Hopefully this will give you a starting point to begin generating the sorts of matrices you want using vectorized operations.
If you have enough constraints, exploring all possible matrices could be attempted:
// Explore all possibilities starting at POSITION (0..P-1)
explore(int position)
{
// Check if one or more constraints can't be verified anymore with
// all values currently set.
invalid = ...;
if (invalid) return;
// Do we have a solution?
if (position >= p)
{
// print the matrix
return;
}
// Set one more value and continue exploring
for (int value=0;value<2;value++)
{ matrix[position] = value; explore(position+1); }
}
If the number of constraints is low, this approach will take too much time.
In this case, for the kind of constraints you gave as examples, simulated annealing may be a good solution.
You must design an energy function, high when all constraints are met. That would be something like that:
Generate a random matrix
Compute energy E0
Change one cell
Compute energy E1
If E1>E0, or E0-E1 is smaller than f(temperature), keep it, otherwise reverse the move
Update temperature, and goto 2 unless stop criterion is reached
If all the contraints relate to columns (as is the case in the question), then you can find all possible valid columns and check that each column in the matrix is in this set. (i.e. when you consider each column independently, you reduce the number of possibilities a lot.)

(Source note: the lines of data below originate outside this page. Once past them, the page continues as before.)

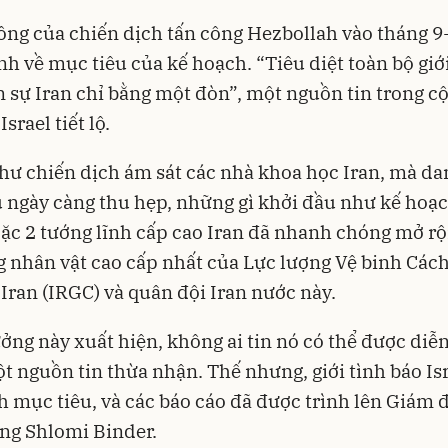
ng của chiến dịch tấn công Hezbollah vào tháng 9
nh về mục tiêu của kế hoạch. “Tiêu diệt toàn bộ giớ
 sự Iran chỉ bằng một đòn”, một nguồn tin trong c
Israel tiết lộ.
ư chiến dịch ám sát các nhà khoa học Iran, mà da
 ngày càng thu hẹp, những gì khởi đầu như kế hoạc
oặc 2 tướng lĩnh cấp cao Iran đã nhanh chóng mở r
 nhân vật cao cấp nhất của Lực lượng Vệ binh Các
 Iran (IRGC) và quân đội Iran nước này.
ưởng này xuất hiện, không ai tin nó có thể được diễ
ột nguồn tin thừa nhận. Thế nhưng, giới tình báo Is
h mục tiêu, và các báo cáo đã được trình lên Giám 
ng Shlomi Binder.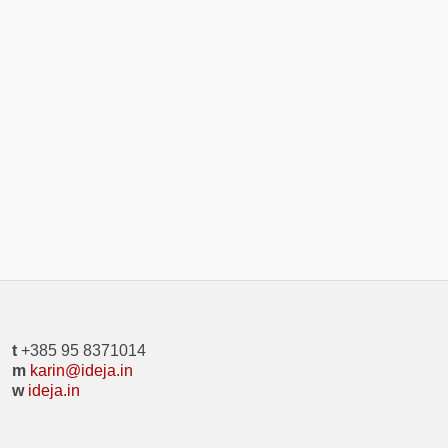
t
+385 95 8371014
m
karin@ideja.in
w
ideja.in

I might be way off here, but I remember doing something similar once with some genetic algorithm.
Check out pseudo boolean constraints (also called 0-1 integer programming).

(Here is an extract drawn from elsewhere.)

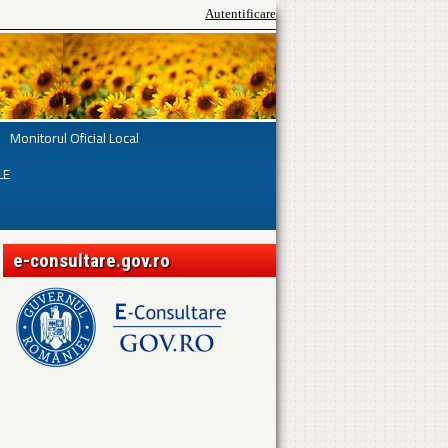
Autentificare
Monitorul Oficial Local
LE
e-consultare.gov.ro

This is virtually impossible if your constraint set is complex enough. You might try to use a stochastic optimizer, like simulated annealing, particle swarm optimization, or a genetic algorithm to find a feasible solution.
However, if you can generate one (non-random) solution to such a problem, then often you can generate others by random permutations made to the existing solution.